Doing an explicit as_tibble forced downcast would be a lot better than coming back to the code later and trying to guess why the index doesn’t work!
I can see the value in both, and I kind of changed my mind after a bit of thinking. I added a branch that implements rename() with support for renaming the index column. It required a bit of tidyeval magic but I think it works nicely. Can you see if it works for you?
devtools::install_github("business-science/tibbletime", ref = "fix/valid-index-quo")
If it seems like it works nicely, I'll use it. If not, I'll revert back to returning a tibble. I can include a warning, but the way it currently works is to use the same system as the case where the user does select(FB_tbl_time, open). That returns a tibble too, not a tbl_time. That does not currently output a warning. Should it? It seems like the user knows what they are doing.
Hmm it might be worth warning if the output will be downcast just to avoid difficult-to-spot errors later.
If you are re-reading the code later seeing code which reads:
Dplyr::select(as_tibble(myTblTime) , foo, bar) gives you a hint you’re about to just get a tibble back,
Whereas:
Dplyr::select(myTblTime, foo, bar)
Doesn’t intuitively tell you that you’re about to lose time indexing.

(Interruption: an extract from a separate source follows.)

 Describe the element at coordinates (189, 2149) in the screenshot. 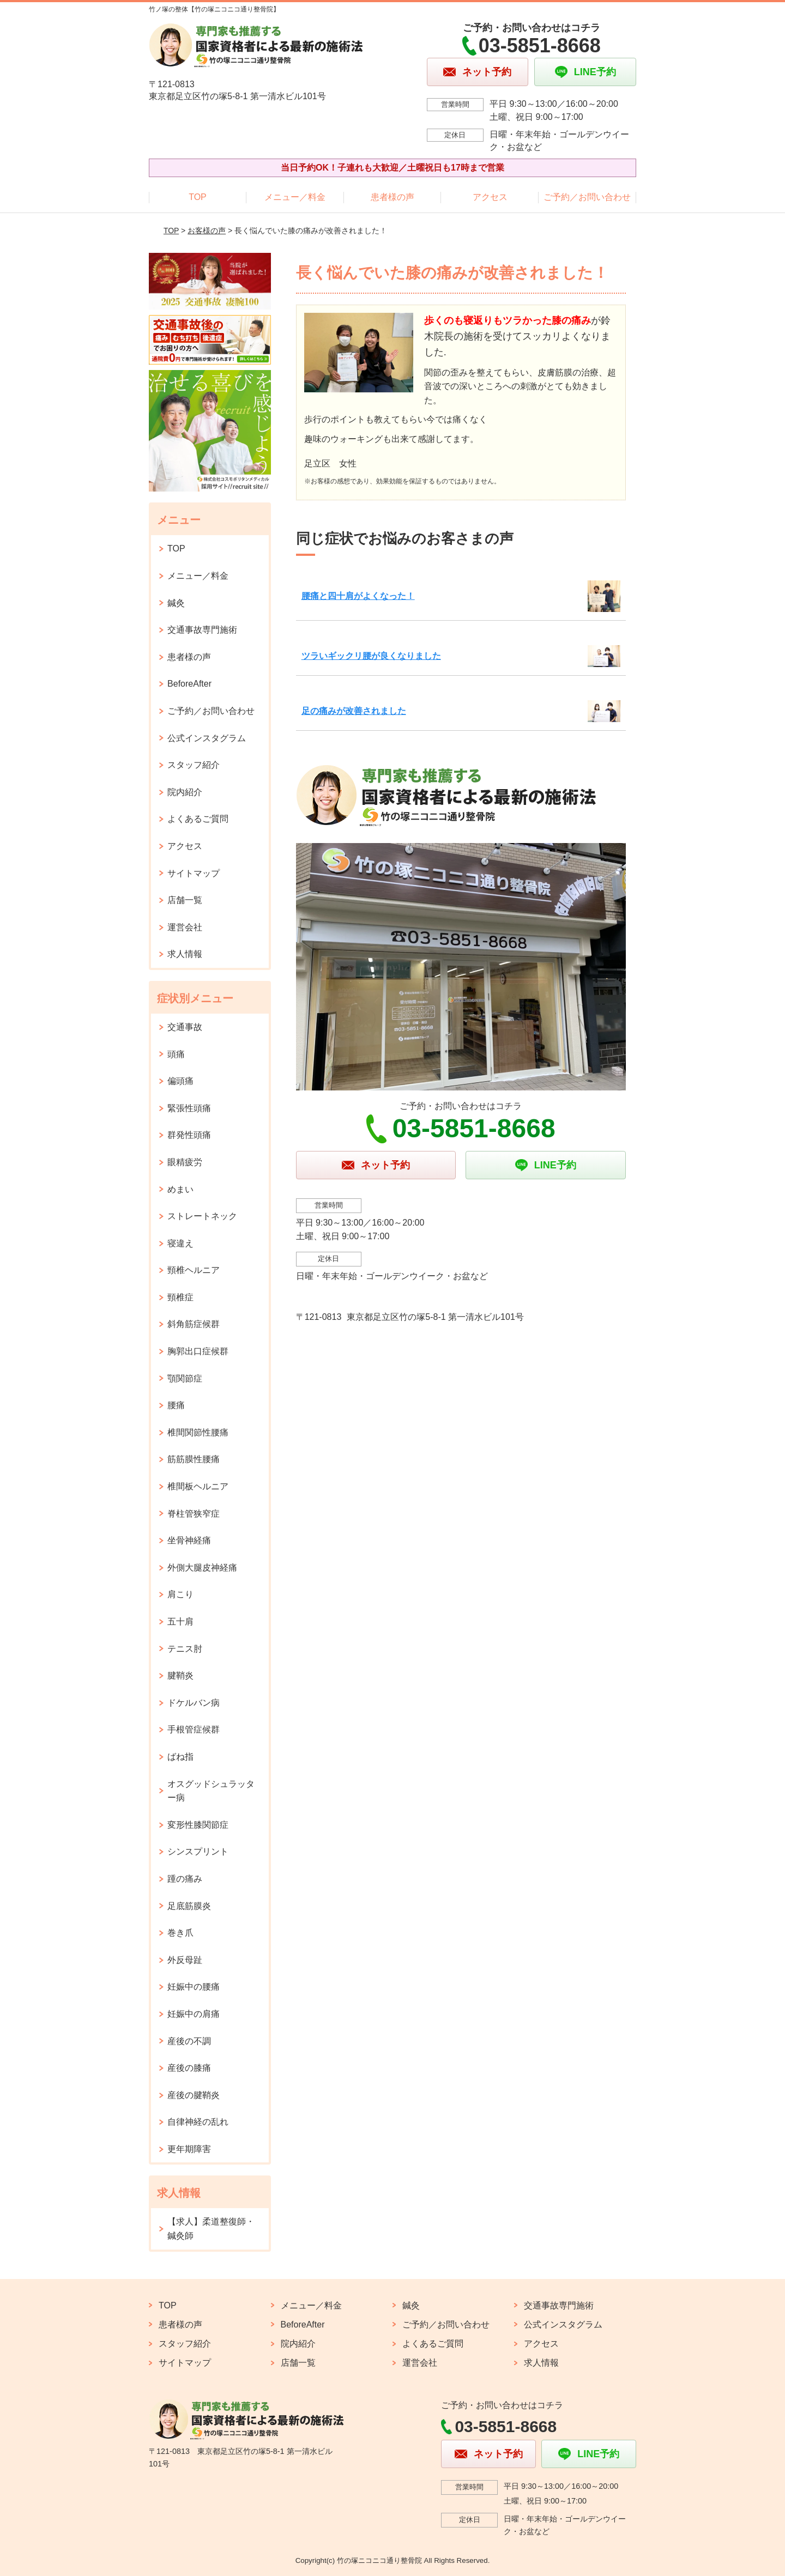

I see `更年期障害` at that location.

Just a “warning - dplyr::select will downcast ‘myTblTime’ to a tibble. If you intend to do this, force downcast myTblTime using as_tibble” would suffice as a reminder.
(Only saying this having had a really fun session debugging my code on Sunday as you can guess!)
Dplyr code feels really obvious at the time. But things like tidyeval can make an innocuous-looking dplyr statement very tricky indeed, so might be worth just enforcing good practice.
One thing i worry about is being too noisy, especially when programming with this. I do the select() thing all the time inside package functions, knowing that it will drop the tbl_time class, but i dont want the user to see that because i am just doing it for some intermediate calculation. I could obviously opt for some kind of verbose = TRUE argument in select.tbl_time() but that feels clumsy given how clean the dplyr interface is
I think I'd compare this to doing a dplyr::join where if you fail to specify all the join parameters - you get a message which tells you what else has been used to make the join.
I think if you can downcast the object type to a tibble before using with dplyr this is a sensible way to omit the message whilst acknowledging that you know you're only going to get a tibble and not a tbl_time.
I wouldn't be keen on the verbose = TRUE because it doesn't cleanly indicate what it's hiding and I agree it would be clumsy. as_tibble(tbl_time) for the input feels cleaner and makes object type in = object type out, which reads more logically.
Perhaps the message should be cleaner: 'dplyr::select downcasts the tbl_time to a tibble. See X for more information' where X is a help page which advises which operations would take in a tbl_time and output a tibble, and advise the coding acknowledgement.
Tested with the new version this evening. We get a warning that the index has gone. I have then just reapplied a new index to the renamed column. All looks good so far :-).